• **TASK INSTRUCTIONS**
Exactly the lines from the line containing "Audio Mariano Carmona, secretario" through the last line of the entries below should appear in the answer, reproduced verbatim.

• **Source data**
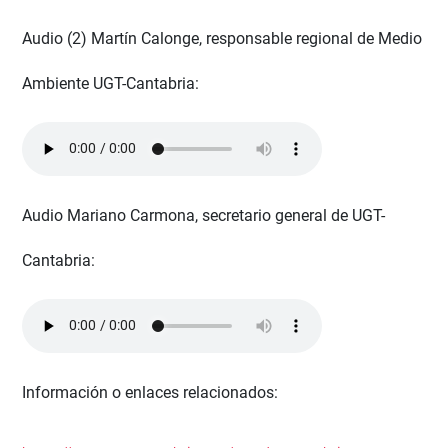
Audio (2) Martín Calonge, responsable regional de Medio
Ambiente UGT-Cantabria:
Audio Mariano Carmona, secretario general de UGT-
Cantabria:
Información o enlaces relacionados:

• **ANSWER BOX**
Audio Mariano Carmona, secretario general de UGT-
Cantabria:
Información o enlaces relacionados:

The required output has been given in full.